Expert recommendations

In agreement with EPMA strategies, our findings determined the potential utility of system anti-inflammatory therapy for targeted prevention and personalized therapy of PACG, especially for patients with elevated PLR. Earlier prediction of glaucoma in patients with a higher risk of VF loss progression would enable the use of different treatment strategies to reduce the economic and clinical burden and avoid secondary effects associated with unnecessary treatments. Actually, systemic inflammation indices alterations are involved in the entire healthcare process of a glaucoma patient, including prediction/prevention, early-stage diagnosis/therapy, and prognostic assessment in the framework of PPPM/3P medicine [75].

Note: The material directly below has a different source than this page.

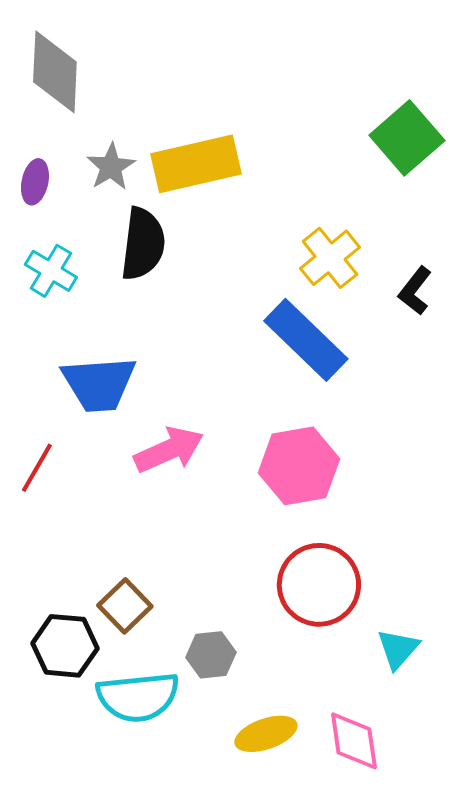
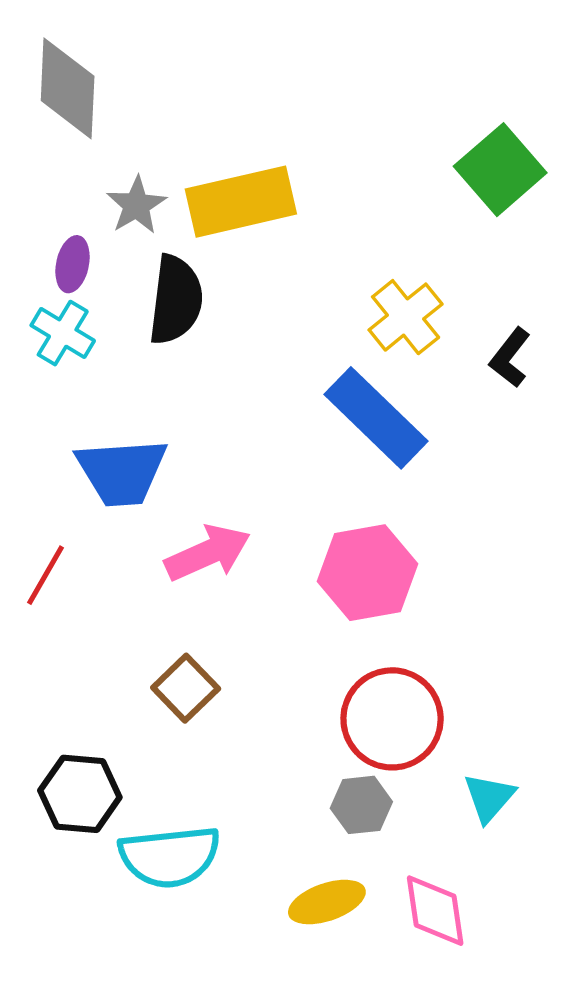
purple ellipse: (35, 182) -> (73, 264), moved
brown square: (125, 606) -> (186, 688), moved
gray hexagon: (211, 655) -> (361, 805), moved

To provide greater possibility of PPPM for personalized treatment, we also recommend that (1) the assessment of systemic inflammation indices should be mandatory in all 3PM (personalized medicine, targeted prevention, and predictive diagnostics) disciplines to get a global insight into an individual’s current health condition[76]; (2) monitoring of systemic inflammation indices could be a personalized-preventive strategy for glaucomatous VF loss progression. Thus, clinicians would be establishing a customized treatment plan by monitoring systemic inflammation indices alterations to prevent further glaucomatous damage, which is a key concept in PPPM; (3) we recommend the utilization of multi-omics in PPPM-associated studies of glaucoma. Strengthen the studies of system inflammation in PACG using different omics strategies.

Supplementary Information

Below is the link to the electronic supplementary material.

Author contribution

Shengjie Li and Wenjun Cao contributed to the study conception and design, data analysis, interpretation of the data, and drafting the manuscript. Yichao Qiu, Jian Yu, Yingzhu Li, and Mingxi Shao contributed to the interpretation of the data and critical revision of the manuscript. Shengjie Li, Yichao Qiu, Jian Yu, Yingzhu Li, Xinghuai Sun, and Mingxi Shao contributed to the collection of the data. All authors read and approved the final manuscript.

Funding

This work was supported by Excellent Physician-Excellent clinical research Plan (SYA202004), Shanghai Municipal Commission of Health and Family Planning (20174Y0169), Shanghai Municipal Commission of Health and Family Planning (201840050), The State Key Program of National Natural Science Foundation of China (81430007), The subject of major projects of National Natural Science Foundation of China (81790641), The Shanghai Committee of Science and Technology, China (17410712500), and The top priority of clinical medicine center of Shanghai (2017ZZ01020). Shanghai Science and Technology Committee Foundation grant (19411964600). The sponsor or funding organization had no role in the design or conduct of this research.

Data availability

The datasets generated in the current research can be obtained from the supplementary material.

Code availability

Not applicable.

Declarations

Ethics approval and consent for participation

The Ethics Committee of the Eye and ENT Hospital of Fudan University approved this study (EENT2015011), and the study adhered to the principles of the Declaration of Helsinki. Informed consent was obtained from all subjects.

Consent for publication

All individuals were informed about the purposes of the study and have signed their consent for publishing the data.

Conflict of interest

The authors declare no competing interests.